The credit problem can't be resolved in a year or two, but it will require years of careful planning and until now, all efforts to overcome the recurring problem have been futile. If the issue is to be resolved, the relevant bodies must come up with some unorthodox approaches. First and foremost, the main focus should be on reducing the number of BFIs. Despite the fact that the number of development banks and financing businesses has substantially reduced, the number of commercial banks, which account for the majority of the market share, has not decreased much. The central bank has been encouraging commercial bank mergers, but the effort hasn't yielded much. As the number of participants’ declines, the remaining companies will get a larger portion of the market, reducing the rivalry to seize each other's deposits. Other than that, instead of always relying on the central bank, BFIs should also come up with innovative ideas to bring in more deposits.

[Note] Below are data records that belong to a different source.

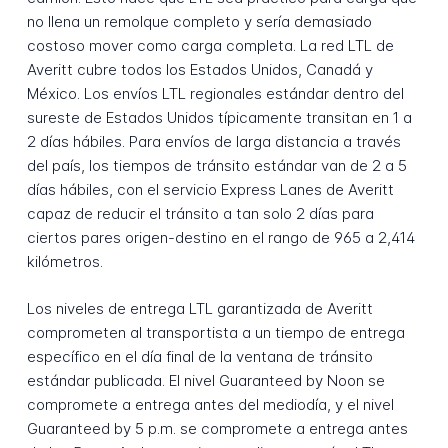
no llena un remolque completo y sería demasiado
costoso mover como carga completa. La red LTL de
Averitt cubre todos los Estados Unidos, Canadá y
México. Los envíos LTL regionales estándar dentro del
sureste de Estados Unidos típicamente transitan en 1 a
2 días hábiles. Para envíos de larga distancia a través
del país, los tiempos de tránsito estándar van de 2 a 5
días hábiles, con el servicio Express Lanes de Averitt
capaz de reducir el tránsito a tan solo 2 días para
ciertos pares origen-destino en el rango de 965 a 2,414
kilómetros.
Los niveles de entrega LTL garantizada de Averitt
comprometen al transportista a un tiempo de entrega
específico en el día final de la ventana de tránsito
estándar publicada. El nivel Guaranteed by Noon se
compromete a entrega antes del mediodía, y el nivel
Guaranteed by 5 p.m. se compromete a entrega antes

However, the government is at equal fault for pushing the system into the vicious circle of credit crunch. The government has to play an important role if they are to come up with a permanent solution. By now we all know that speeding up of capital expenditure, which is an integral part of deposit creation normally occurs only towards the end of the fiscal year. Until then, the majority of the money that could be utilized for development works remains stashed in government coffers. There should be a radical change in the systems currently under operation and some robust brainstorming in order to utilize the funds available for capital expenditure from day one. In addition to this, BFIs have been frequently scratching their heads to identify investing in “productive sectors” as mentioned by the government. The investment avenues are limited which is why the BFIs tend to focus more on the sector that generates profit for them, i.e real estate and trading business. At the end of the day, BFIs are also a profit making organization who is liable towards its shareholders, for which they need to remain profitable. The liability of creating other conducive sectors for investment lies in the hand of the government itself and then only we can decrease the dependency on the external sector for deposit creation, thereby giving a remedy to recurring crunch.